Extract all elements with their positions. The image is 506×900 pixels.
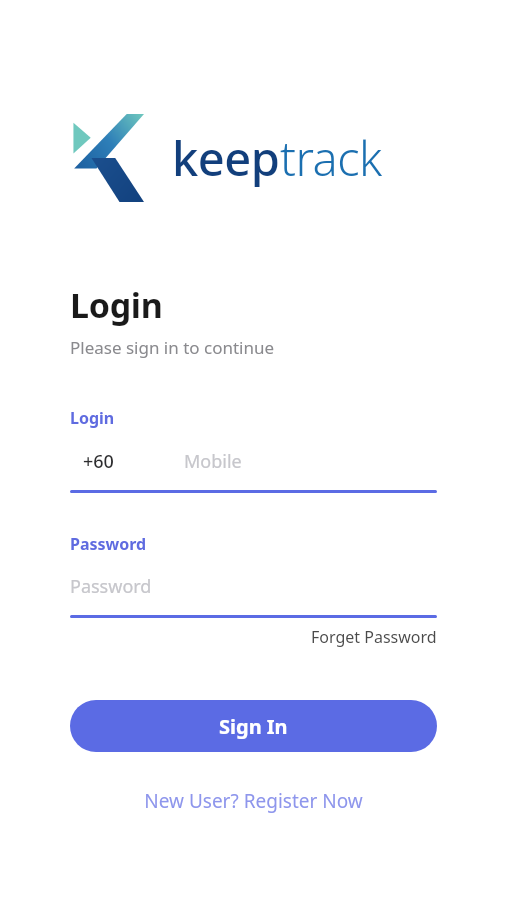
staticText: +60 bbox=[83, 449, 114, 474]
button[interactable]: New User? Register Now bbox=[136, 784, 371, 818]
staticText: New User? Register Now bbox=[144, 788, 363, 814]
button[interactable]: Forget Password bbox=[311, 624, 437, 650]
staticText: Password bbox=[70, 533, 147, 555]
staticText: Forget Password bbox=[311, 626, 437, 648]
staticText: Mobile bbox=[184, 449, 242, 474]
button[interactable]: Password bbox=[70, 574, 437, 599]
staticText: Login bbox=[70, 407, 115, 429]
staticText: Login bbox=[70, 282, 163, 328]
staticText: Password bbox=[70, 574, 152, 599]
staticText: track bbox=[280, 126, 382, 190]
staticText: keep bbox=[172, 126, 280, 190]
staticText: Please sign in to continue bbox=[70, 336, 275, 359]
staticText: Sign In bbox=[219, 713, 288, 740]
button[interactable]: Sign In bbox=[70, 700, 437, 752]
button[interactable]: +60 bbox=[70, 449, 437, 474]
other: keeptrack logo bbox=[72, 114, 144, 202]
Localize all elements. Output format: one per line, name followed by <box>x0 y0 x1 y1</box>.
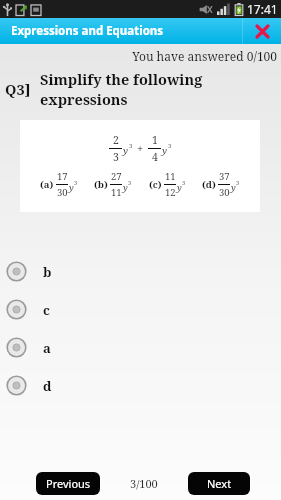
staticText: 3 <box>74 179 78 187</box>
staticText: Previous <box>46 476 91 491</box>
staticText: y <box>231 181 236 193</box>
staticText: y <box>69 181 74 193</box>
staticText: You have answered 0/100 <box>0 48 277 64</box>
staticText: 30 <box>219 186 230 199</box>
staticText: 27 <box>111 170 122 183</box>
staticText: (b) <box>94 178 108 191</box>
staticText: Next <box>207 476 232 491</box>
button[interactable]: Next <box>188 472 250 495</box>
staticText: 3 <box>168 142 172 150</box>
button[interactable]: d <box>0 373 281 398</box>
staticText: 11 <box>111 186 122 199</box>
staticText: 12 <box>165 186 176 199</box>
staticText: 30 <box>57 186 68 199</box>
staticText: 1 <box>152 133 158 147</box>
button[interactable]: b <box>0 259 281 284</box>
staticText: c <box>43 301 50 319</box>
button[interactable]: a <box>0 335 281 360</box>
staticText: 3 <box>236 179 240 187</box>
staticText: 3 <box>128 179 132 187</box>
staticText: d <box>43 377 52 395</box>
button[interactable]: Previous <box>36 472 100 495</box>
staticText: y <box>177 181 182 193</box>
button[interactable]: c <box>0 297 281 322</box>
staticText: 3 <box>113 150 119 164</box>
staticText: 4 <box>152 150 158 164</box>
staticText: 3/100 <box>130 476 158 491</box>
staticText: (a) <box>40 178 54 191</box>
staticText: Q3] <box>5 79 31 99</box>
staticText: 37 <box>219 170 230 183</box>
staticText: b <box>43 263 52 281</box>
button[interactable]: Close <box>243 18 281 44</box>
staticText: Simplify the following expressions <box>40 69 281 109</box>
staticText: 11 <box>165 170 176 183</box>
staticText: 3 <box>182 179 186 187</box>
staticText: y <box>123 144 129 157</box>
staticText: a <box>43 339 51 357</box>
staticText: 2 <box>113 133 119 147</box>
staticText: 17:41 <box>247 1 278 17</box>
staticText: (d) <box>202 178 216 191</box>
staticText: y <box>123 181 128 193</box>
staticText: Expressions and Equations <box>11 23 164 39</box>
staticText: y <box>162 144 168 157</box>
staticText: (c) <box>149 178 162 191</box>
staticText: 3 <box>129 142 133 150</box>
staticText: + <box>137 141 144 156</box>
staticText: 17 <box>57 170 68 183</box>
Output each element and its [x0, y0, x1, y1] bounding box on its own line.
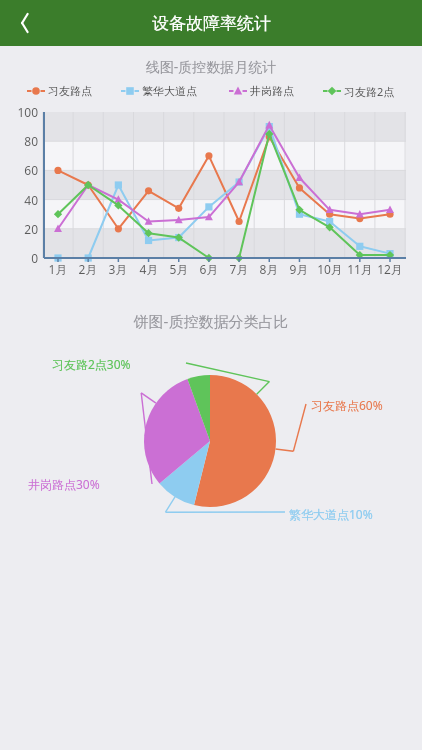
staticText: 100	[0, 104, 38, 120]
staticText: 5月	[161, 261, 197, 277]
staticText: 6月	[191, 261, 227, 277]
button[interactable]: Back	[0, 0, 46, 46]
staticText: 0	[0, 250, 38, 266]
staticText: 8月	[251, 261, 287, 277]
staticText: 10月	[312, 261, 348, 277]
staticText: 习友路点60%	[311, 397, 383, 413]
staticText: 40	[0, 192, 38, 208]
staticText: 80	[0, 133, 38, 149]
staticText: 12月	[372, 261, 408, 277]
staticText: 线图-质控数据月统计	[0, 57, 422, 76]
staticText: 20	[0, 221, 38, 237]
staticText: 60	[0, 162, 38, 178]
staticText: 井岗路点	[250, 84, 294, 98]
staticText: 11月	[342, 261, 378, 277]
staticText: 9月	[281, 261, 317, 277]
staticText: 1月	[40, 261, 76, 277]
staticText: 7月	[221, 261, 257, 277]
staticText: 井岗路点30%	[28, 476, 100, 492]
staticText: 2月	[70, 261, 106, 277]
staticText: 3月	[100, 261, 136, 277]
staticText: 饼图-质控数据分类占比	[0, 311, 422, 331]
staticText: 繁华大道点	[142, 84, 197, 98]
staticText: 设备故障率统计	[152, 13, 271, 34]
staticText: 4月	[131, 261, 167, 277]
staticText: 繁华大道点10%	[289, 506, 373, 522]
staticText: 习友路2点30%	[52, 356, 131, 372]
staticText: 习友路2点	[344, 84, 395, 99]
staticText: 习友路点	[48, 84, 92, 98]
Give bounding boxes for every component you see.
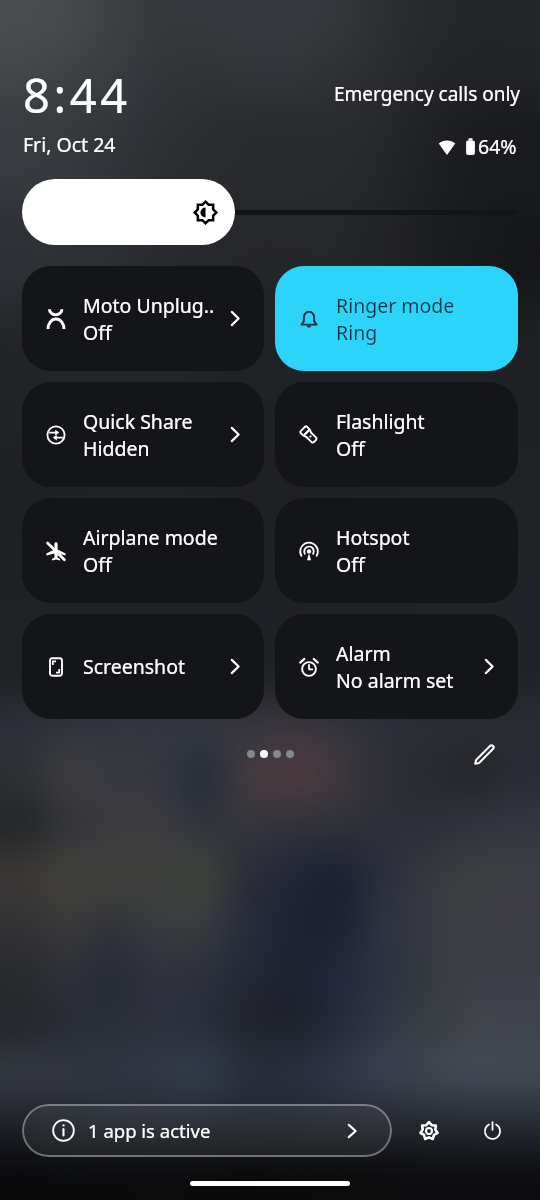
button[interactable]: Settings	[410, 1112, 447, 1149]
button[interactable]: Moto Unplug..	[22, 266, 264, 371]
button[interactable]: Alarm	[275, 614, 518, 719]
button[interactable]: Ringer mode	[275, 266, 518, 371]
staticText: Hidden	[83, 435, 150, 462]
button[interactable]: Screenshot	[22, 614, 264, 719]
staticText: Fri, Oct 24	[23, 131, 116, 158]
staticText: Off	[336, 551, 365, 578]
button[interactable]: Flashlight	[275, 382, 518, 487]
button[interactable]: 1 app is active	[22, 1104, 392, 1157]
staticText: Screenshot	[83, 653, 186, 680]
staticText: Moto Unplug..	[83, 292, 215, 319]
staticText: Off	[83, 551, 112, 578]
button[interactable]: Airplane mode	[22, 498, 264, 603]
staticText: Ring	[336, 319, 378, 346]
staticText: Alarm	[336, 640, 391, 667]
staticText: Off	[336, 435, 365, 462]
button[interactable]: Power	[474, 1112, 511, 1149]
staticText: Quick Share	[83, 408, 193, 435]
staticText: Flashlight	[336, 408, 425, 435]
staticText: Off	[83, 319, 112, 346]
staticText: 64%	[478, 133, 517, 160]
button[interactable]: Edit tiles	[468, 740, 500, 768]
staticText: 1 app is active	[88, 1118, 211, 1143]
button[interactable]: Brightness	[22, 179, 235, 245]
staticText: Ringer mode	[336, 292, 455, 319]
staticText: Airplane mode	[83, 524, 218, 551]
button[interactable]: Quick Share	[22, 382, 264, 487]
staticText: 8:44	[23, 63, 131, 127]
staticText: Emergency calls only	[334, 81, 521, 107]
staticText: No alarm set	[336, 667, 454, 694]
button[interactable]: Hotspot	[275, 498, 518, 603]
staticText: Hotspot	[336, 524, 410, 551]
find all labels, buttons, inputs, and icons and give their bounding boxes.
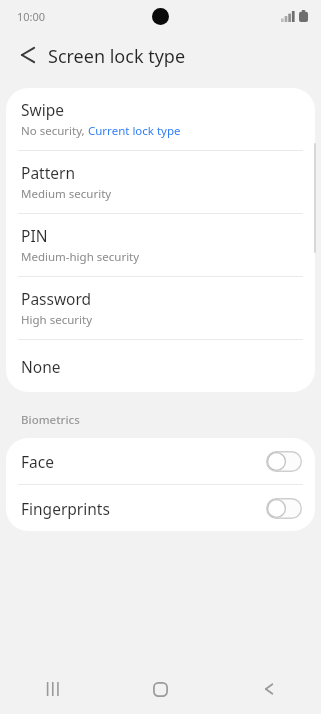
- button[interactable]: Home: [107, 664, 214, 714]
- staticText: PIN: [21, 225, 48, 246]
- button[interactable]: Swipe: [6, 88, 315, 150]
- staticText: 10:00: [17, 9, 46, 24]
- staticText: Current lock type: [88, 123, 181, 139]
- button[interactable]: Back: [214, 664, 321, 714]
- staticText: Medium-high security: [21, 249, 140, 265]
- staticText: Medium security: [21, 186, 112, 202]
- staticText: High security: [21, 312, 93, 328]
- button[interactable]: Password: [6, 277, 315, 339]
- staticText: Password: [21, 288, 92, 309]
- staticText: No security,: [21, 123, 88, 139]
- button[interactable]: Face: [6, 438, 315, 484]
- staticText: Face: [21, 451, 266, 472]
- button[interactable]: None: [6, 340, 315, 392]
- button[interactable]: PIN: [6, 214, 315, 276]
- staticText: Fingerprints: [21, 498, 266, 519]
- button[interactable]: Pattern: [6, 151, 315, 213]
- button[interactable]: Fingerprints: [6, 485, 315, 531]
- other: Toggle: [266, 451, 302, 472]
- button[interactable]: Back: [9, 37, 45, 73]
- staticText: Pattern: [21, 162, 75, 183]
- other: Toggle: [266, 498, 302, 519]
- staticText: Screen lock type: [48, 44, 186, 69]
- button[interactable]: Recents: [0, 664, 107, 714]
- staticText: Biometrics: [21, 412, 80, 428]
- staticText: Swipe: [21, 99, 64, 120]
- staticText: None: [21, 356, 61, 377]
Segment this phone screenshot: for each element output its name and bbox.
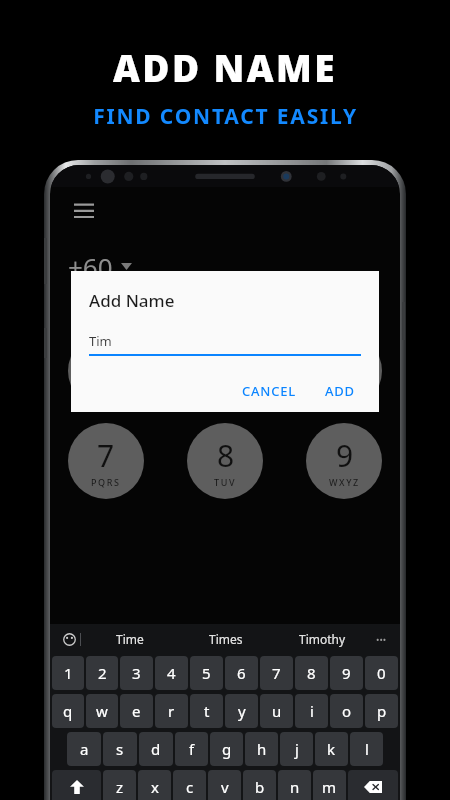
button[interactable]: 1 <box>52 656 84 690</box>
staticText: 9 <box>342 663 351 683</box>
button[interactable]: 7 <box>260 656 293 690</box>
button[interactable]: 3 <box>120 656 153 690</box>
button[interactable]: Times <box>178 624 274 654</box>
staticText: Times <box>209 631 243 647</box>
button[interactable]: CANCEL <box>236 378 303 404</box>
staticText: 2 <box>98 663 107 683</box>
button[interactable]: o <box>330 694 363 728</box>
button[interactable]: t <box>190 694 223 728</box>
button[interactable]: h <box>245 732 278 766</box>
staticText: 8 <box>307 663 316 683</box>
staticText: f <box>189 739 195 759</box>
staticText: Tim <box>89 332 112 350</box>
button[interactable]: n <box>278 770 311 800</box>
staticText: 1 <box>64 663 73 683</box>
staticText: Add Name <box>89 289 175 312</box>
button[interactable]: 9 <box>330 656 363 690</box>
staticText: Timothy <box>299 631 346 647</box>
staticText: w <box>96 701 108 721</box>
button[interactable]: j <box>280 732 313 766</box>
button[interactable]: p <box>365 694 398 728</box>
button[interactable]: y <box>225 694 258 728</box>
staticText: FIND CONTACT EASILY <box>93 102 358 131</box>
button[interactable]: 4 <box>68 333 144 409</box>
button[interactable]: x <box>138 770 171 800</box>
button[interactable]: e <box>120 694 153 728</box>
staticText: l <box>365 739 369 759</box>
button[interactable]: q <box>52 694 84 728</box>
button[interactable]: 8 <box>295 656 328 690</box>
button[interactable]: 5 <box>187 333 263 409</box>
staticText: ADD NAME <box>113 42 337 92</box>
button[interactable]: u <box>260 694 293 728</box>
button[interactable]: z <box>103 770 136 800</box>
button[interactable]: Emoji <box>58 628 80 650</box>
button[interactable]: 8 <box>187 423 263 499</box>
button[interactable]: More <box>370 633 392 645</box>
button[interactable]: 4 <box>155 656 188 690</box>
staticText: j <box>295 739 299 759</box>
button[interactable]: s <box>103 732 137 766</box>
button[interactable]: Menu <box>66 193 102 229</box>
staticText: m <box>322 777 337 797</box>
button[interactable]: 6 <box>225 656 258 690</box>
button[interactable]: k <box>315 732 348 766</box>
staticText: c <box>186 777 194 797</box>
staticText: 5 <box>202 663 211 683</box>
button[interactable]: Time <box>81 624 178 654</box>
button[interactable]: r <box>155 694 188 728</box>
staticText: 0 <box>377 663 386 683</box>
staticText: n <box>290 777 300 797</box>
button[interactable]: l <box>350 732 383 766</box>
button[interactable]: +60 <box>68 249 132 284</box>
button[interactable]: c <box>173 770 206 800</box>
staticText: +60 <box>68 249 113 284</box>
staticText: 6 <box>335 345 353 386</box>
button[interactable]: g <box>210 732 243 766</box>
staticText: 7 <box>97 435 115 476</box>
staticText: i <box>310 701 314 721</box>
staticText: 3 <box>132 663 141 683</box>
staticText: t <box>204 701 210 721</box>
staticText: MNO <box>330 386 358 398</box>
staticText: 5 <box>216 345 234 386</box>
button[interactable]: b <box>243 770 276 800</box>
staticText: h <box>257 739 267 759</box>
staticText: 6 <box>237 663 246 683</box>
staticText: r <box>168 701 175 721</box>
staticText: o <box>342 701 352 721</box>
staticText: u <box>272 701 282 721</box>
staticText: g <box>222 739 232 759</box>
button[interactable]: v <box>208 770 241 800</box>
button[interactable]: a <box>67 732 101 766</box>
staticText: b <box>255 777 265 797</box>
button[interactable]: 2 <box>86 656 118 690</box>
staticText: TUV <box>214 476 237 488</box>
button[interactable]: 9 <box>306 423 382 499</box>
staticText: 9 <box>336 435 354 476</box>
button[interactable]: 5 <box>190 656 223 690</box>
button[interactable]: m <box>313 770 346 800</box>
button[interactable]: 6 <box>306 333 382 409</box>
button[interactable]: Add Name <box>122 296 192 315</box>
button[interactable]: ADD <box>319 378 361 404</box>
staticText: Time <box>116 631 144 647</box>
button[interactable]: i <box>295 694 328 728</box>
staticText: z <box>116 777 124 797</box>
button[interactable]: f <box>175 732 208 766</box>
staticText: e <box>132 701 141 721</box>
staticText: y <box>238 701 246 721</box>
button[interactable]: Shift <box>52 770 101 800</box>
button[interactable]: 7 <box>68 423 144 499</box>
button[interactable]: Backspace <box>348 770 398 800</box>
staticText: 4 <box>167 663 176 683</box>
button[interactable]: w <box>86 694 118 728</box>
staticText: v <box>221 777 229 797</box>
button[interactable]: 0 <box>365 656 398 690</box>
button[interactable]: Timothy <box>274 624 370 654</box>
button[interactable]: d <box>139 732 173 766</box>
staticText: s <box>116 739 124 759</box>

▶ **WHAT TO PRODUCE**:
Out of the preceding entries, pull every line containing the string "elements".

▶ **TASK RESPONSE**:
Extract all elements with their positions. The image is 506×900 pixels.
Localize all elements. Output format: one per line, name followed by <box>x0 y0 x1 y1</box>.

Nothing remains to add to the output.